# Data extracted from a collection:
-- Opening Marker --
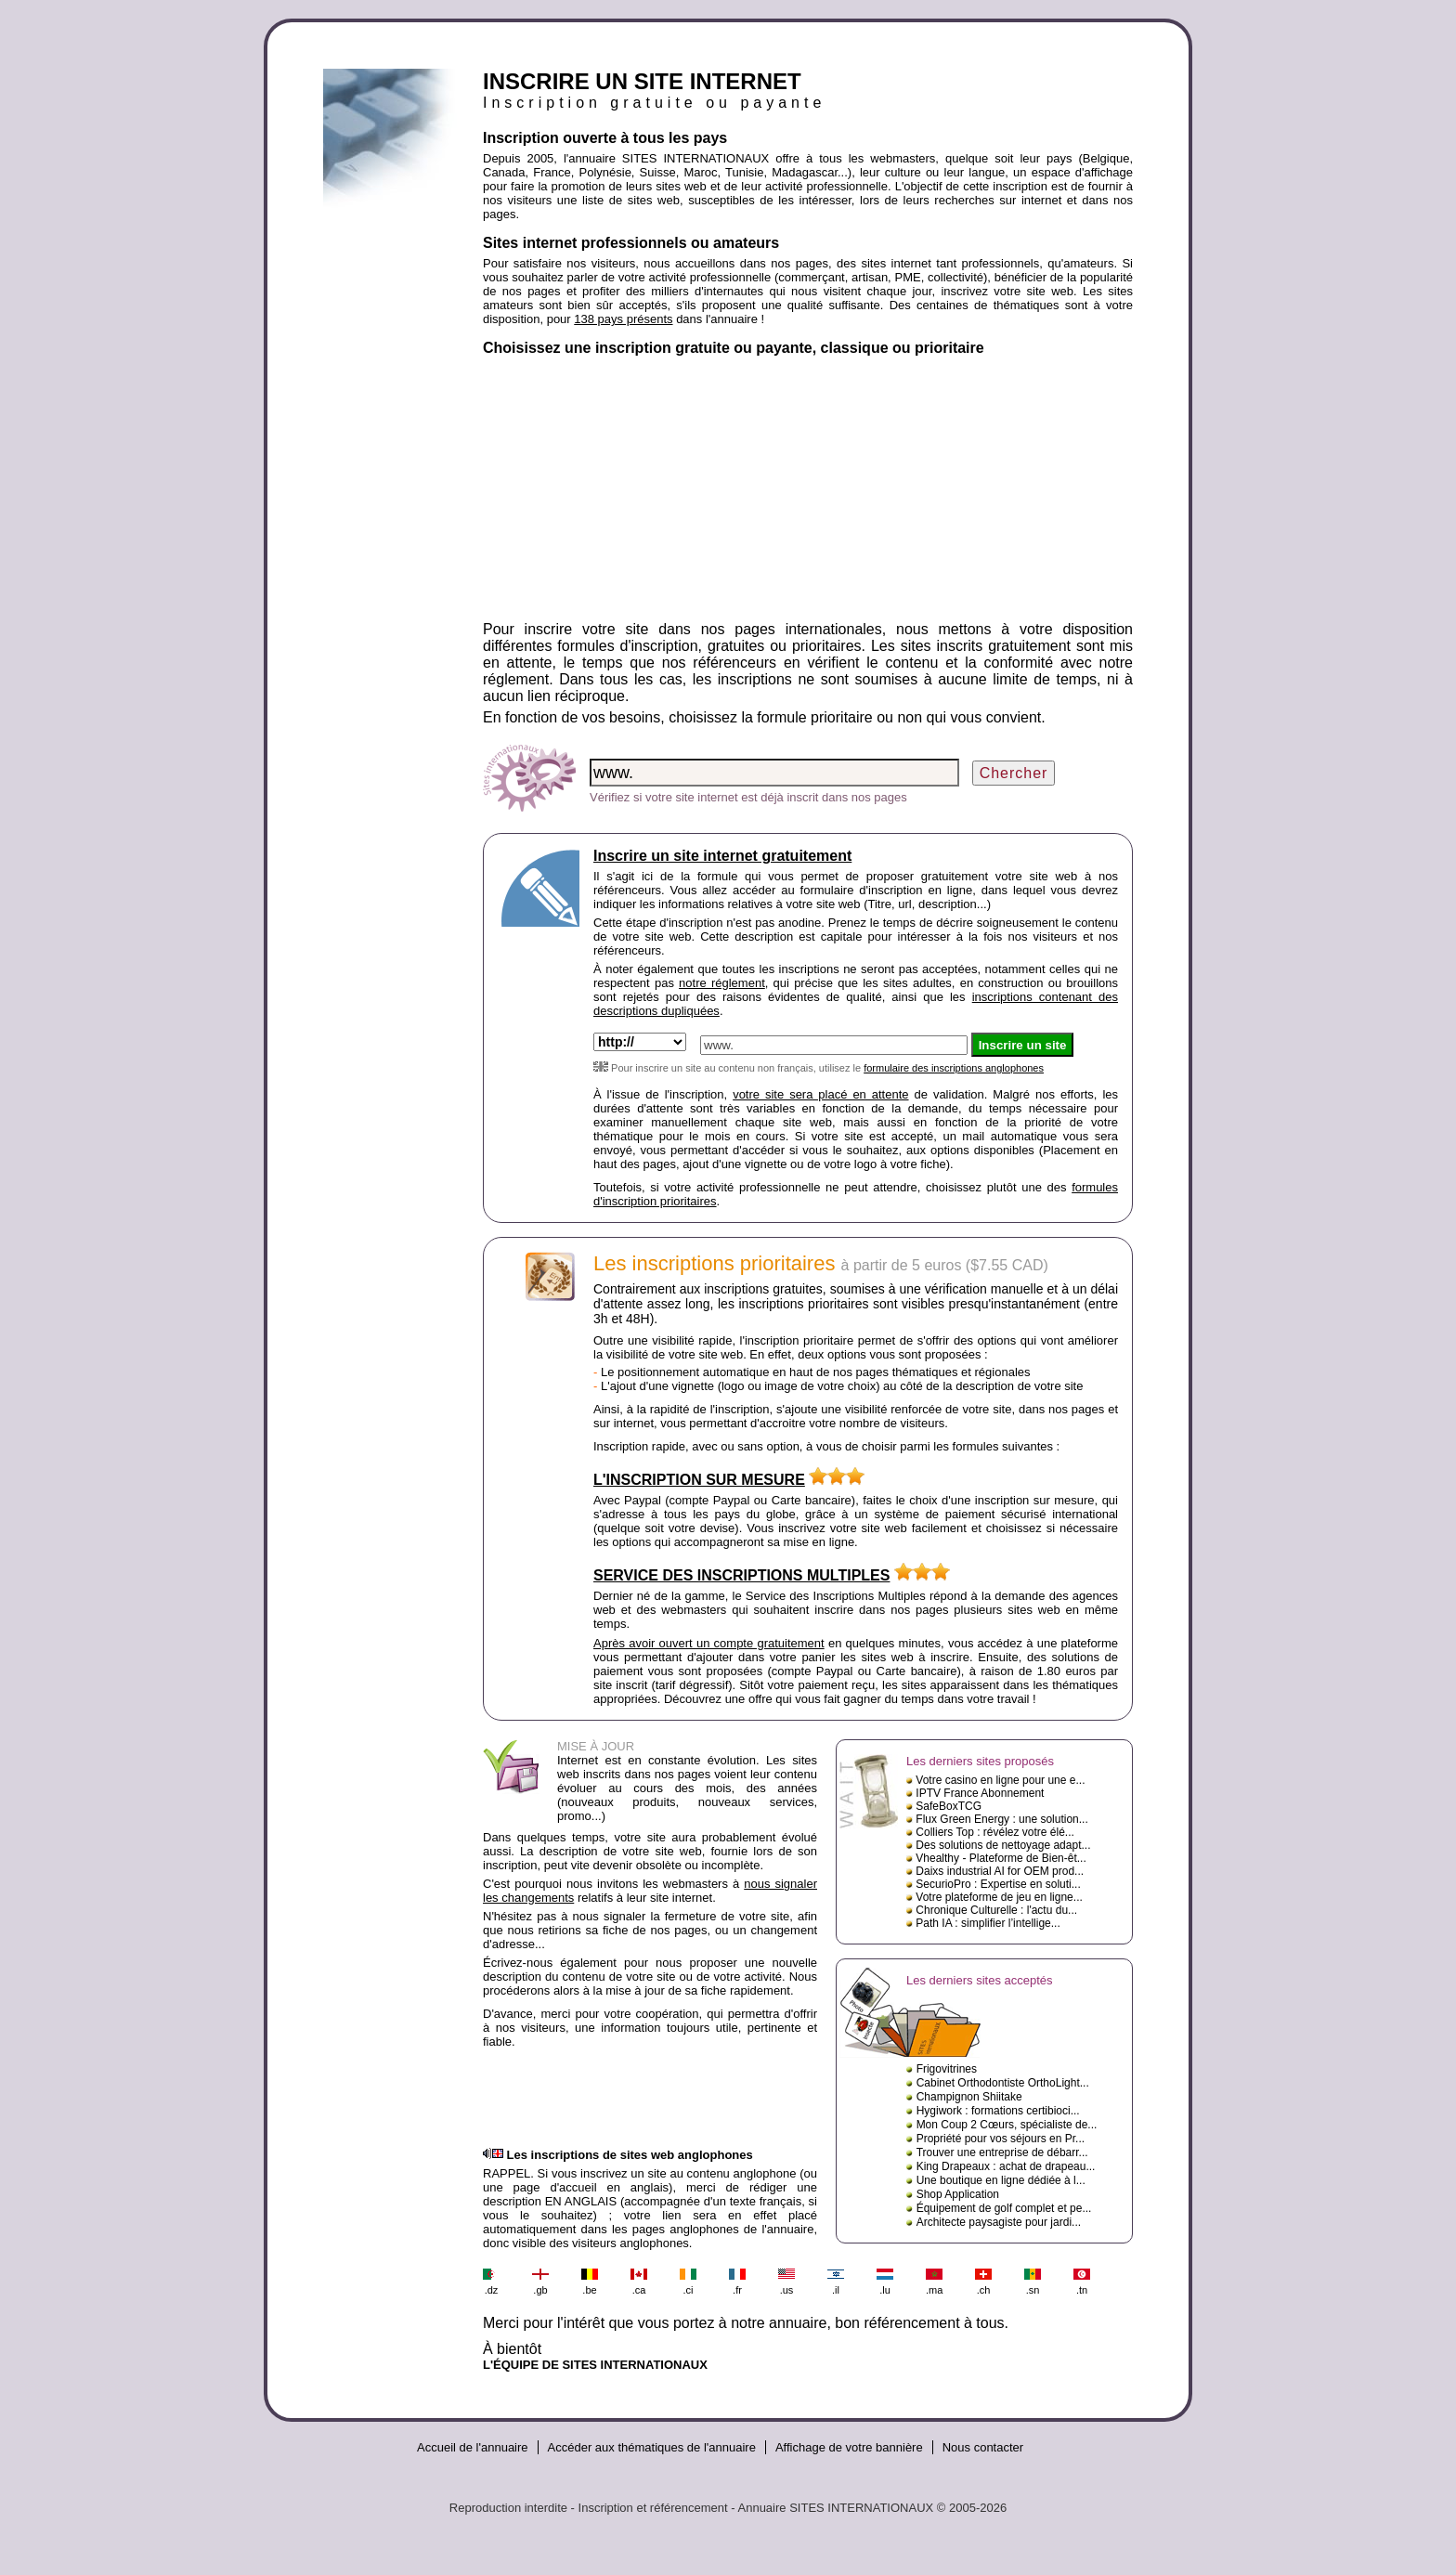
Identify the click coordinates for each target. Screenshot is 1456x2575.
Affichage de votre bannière (849, 2447)
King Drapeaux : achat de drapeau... (1006, 2166)
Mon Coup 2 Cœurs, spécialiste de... (1007, 2124)
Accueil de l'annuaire (472, 2447)
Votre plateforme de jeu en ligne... (999, 1897)
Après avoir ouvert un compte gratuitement (709, 1643)
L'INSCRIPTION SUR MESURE (699, 1480)
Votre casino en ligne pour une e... (1000, 1780)
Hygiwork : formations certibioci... (998, 2110)
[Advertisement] (808, 491)
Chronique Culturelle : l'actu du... (996, 1910)
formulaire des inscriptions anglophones (954, 1067)
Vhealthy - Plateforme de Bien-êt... (1001, 1858)
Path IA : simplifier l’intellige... (988, 1923)
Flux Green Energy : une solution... (1001, 1819)
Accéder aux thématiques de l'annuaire (652, 2447)
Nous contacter (982, 2447)
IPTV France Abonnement (980, 1793)
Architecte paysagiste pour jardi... (998, 2222)
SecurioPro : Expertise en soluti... (998, 1884)
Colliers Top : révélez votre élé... (995, 1832)
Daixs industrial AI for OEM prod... (1000, 1871)
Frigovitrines (946, 2068)
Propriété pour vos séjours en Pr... (1000, 2138)
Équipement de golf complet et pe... (1004, 2208)
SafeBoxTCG (949, 1806)
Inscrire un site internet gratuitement (722, 856)
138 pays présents (623, 319)
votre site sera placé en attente (820, 1094)
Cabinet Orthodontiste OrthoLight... (1002, 2082)
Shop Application (957, 2194)
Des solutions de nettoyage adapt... (1003, 1845)
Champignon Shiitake (969, 2096)
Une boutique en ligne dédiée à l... (1001, 2180)
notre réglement (722, 983)
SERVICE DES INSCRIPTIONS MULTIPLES (741, 1575)
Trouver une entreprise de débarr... (1002, 2152)
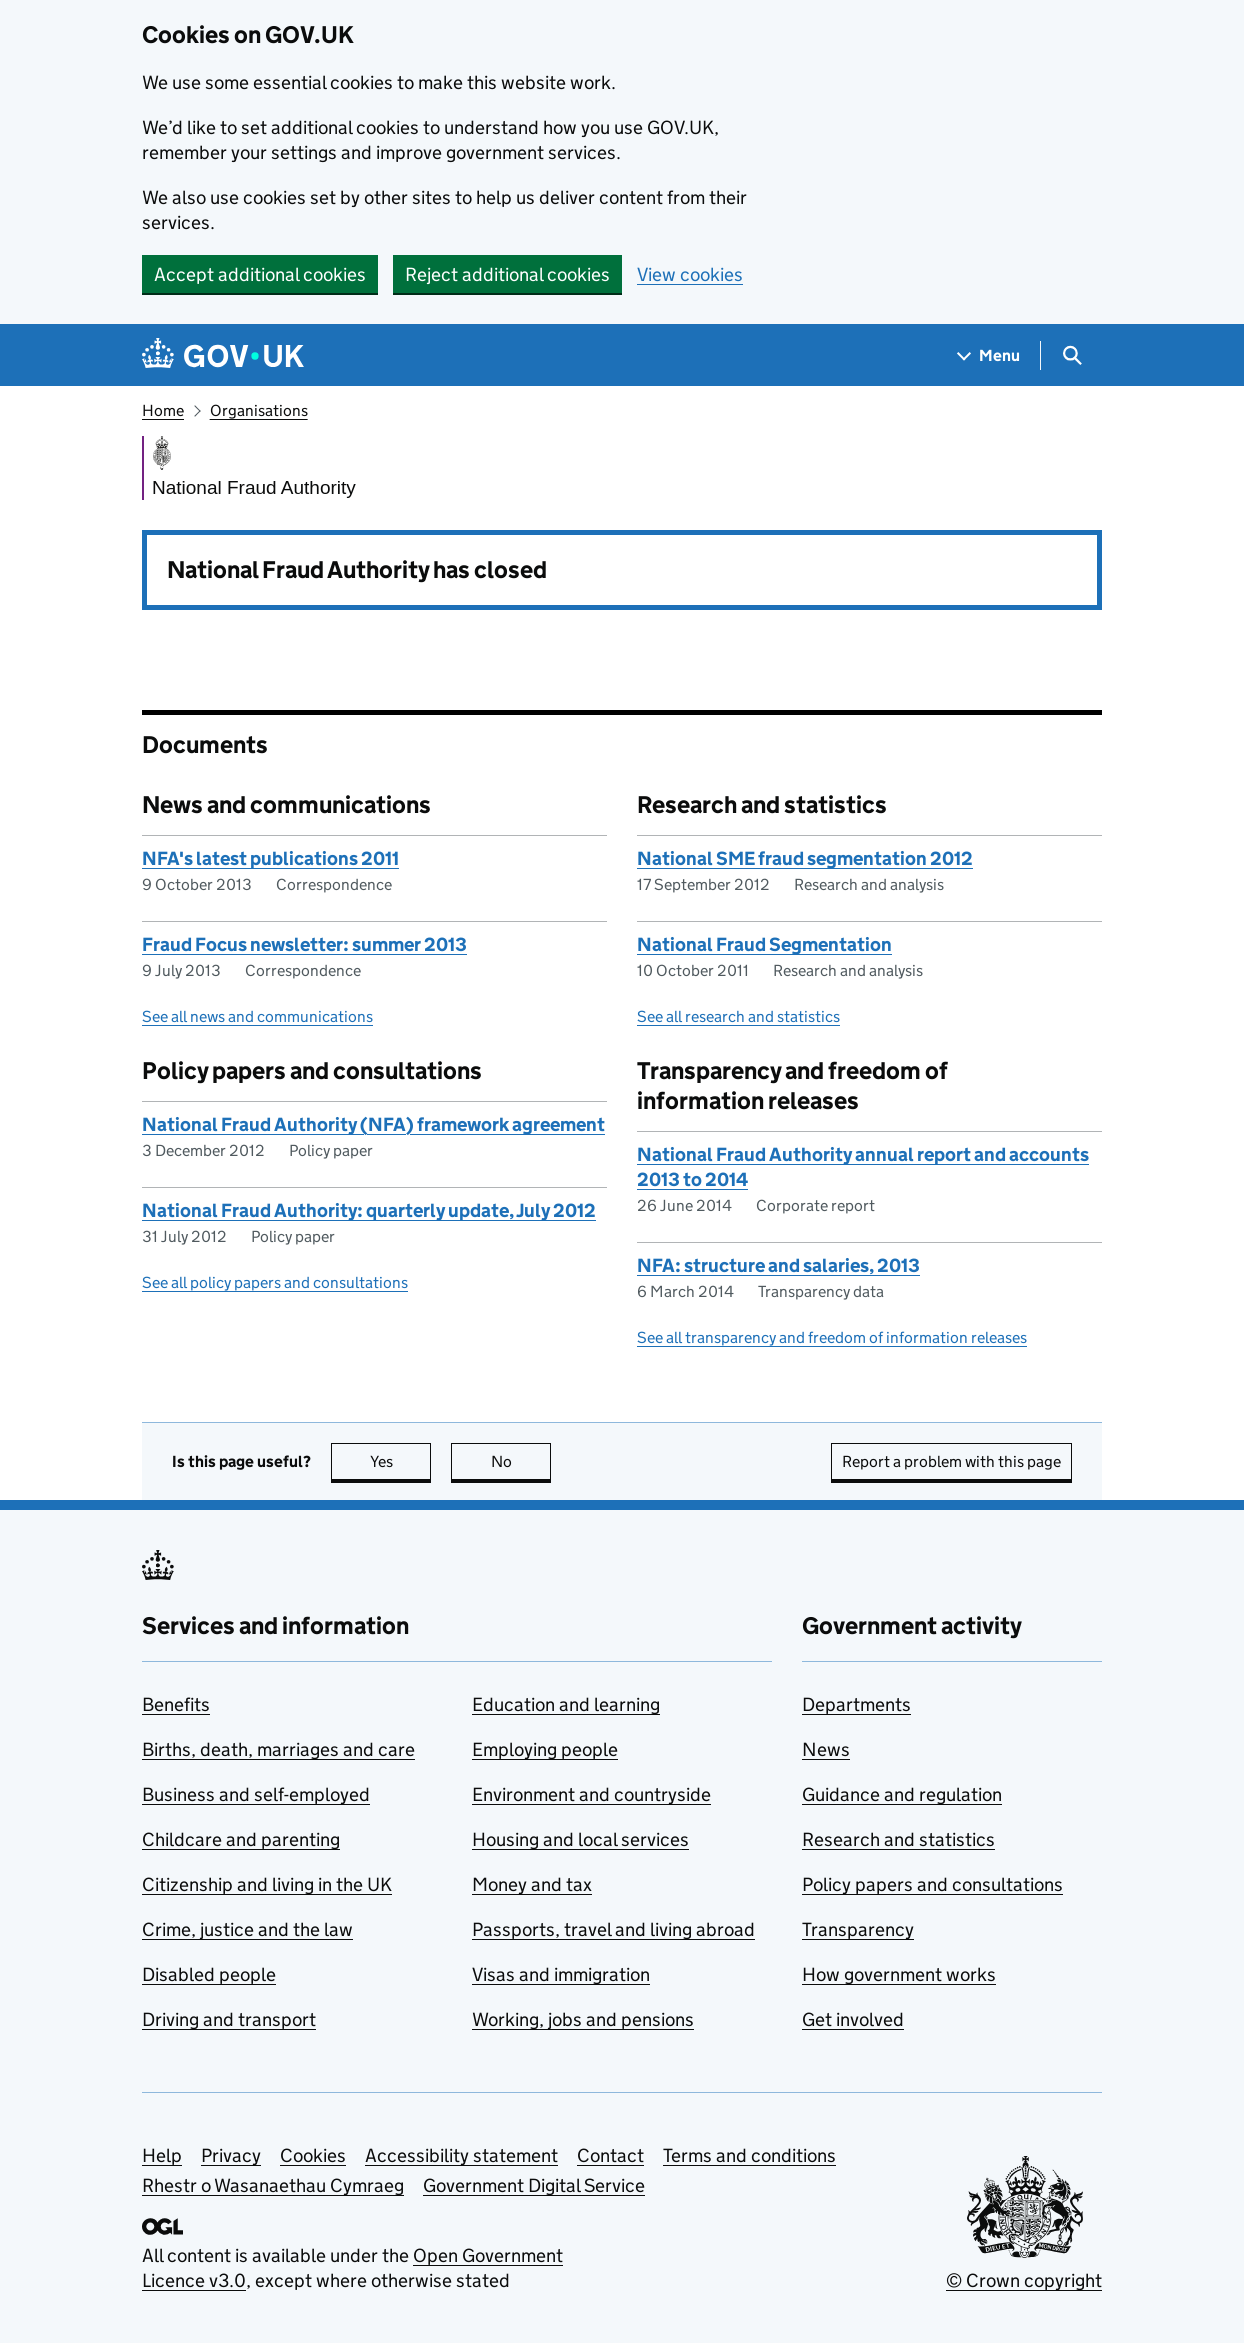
-- Closing Marker --
# Try it:
The preceding entries are to be returned verbatim, with every picture excluded.

# Answer box:
Identify the click coordinates for each target. Screenshot is 1456x2575.
Affichage de votre bannière (849, 2447)
King Drapeaux : achat de drapeau... (1006, 2166)
Mon Coup 2 Cœurs, spécialiste de... (1007, 2124)
Accueil de l'annuaire (472, 2447)
Votre plateforme de jeu en ligne... (999, 1897)
Après avoir ouvert un compte gratuitement (709, 1643)
L'INSCRIPTION SUR MESURE (699, 1480)
Votre casino en ligne pour une e... (1000, 1780)
Hygiwork : formations certibioci... (998, 2110)
[Advertisement] (808, 491)
Chronique Culturelle : l'actu du... (996, 1910)
formulaire des inscriptions anglophones (954, 1067)
Vhealthy - Plateforme de Bien-êt... (1001, 1858)
Path IA : simplifier l’intellige... (988, 1923)
Flux Green Energy : une solution... (1001, 1819)
Accéder aux thématiques de l'annuaire (652, 2447)
Nous contacter (982, 2447)
IPTV France Abonnement (980, 1793)
Architecte paysagiste pour jardi... (998, 2222)
SecurioPro : Expertise en soluti... (998, 1884)
Colliers Top : révélez votre élé... (995, 1832)
Daixs industrial AI for OEM prod... (1000, 1871)
Frigovitrines (946, 2068)
Propriété pour vos séjours en Pr... (1000, 2138)
Équipement de golf complet et pe... (1004, 2208)
SafeBoxTCG (949, 1806)
Inscrire un site internet gratuitement (722, 856)
138 pays présents (623, 319)
votre site sera placé en attente (820, 1094)
Cabinet Orthodontiste OrthoLight... (1002, 2082)
Shop Application (957, 2194)
Des solutions de nettoyage adapt... (1003, 1845)
Champignon Shiitake (969, 2096)
Une boutique en ligne dédiée à l... (1001, 2180)
notre réglement (722, 983)
SERVICE DES INSCRIPTIONS MULTIPLES (741, 1575)
Trouver une entreprise de débarr... (1002, 2152)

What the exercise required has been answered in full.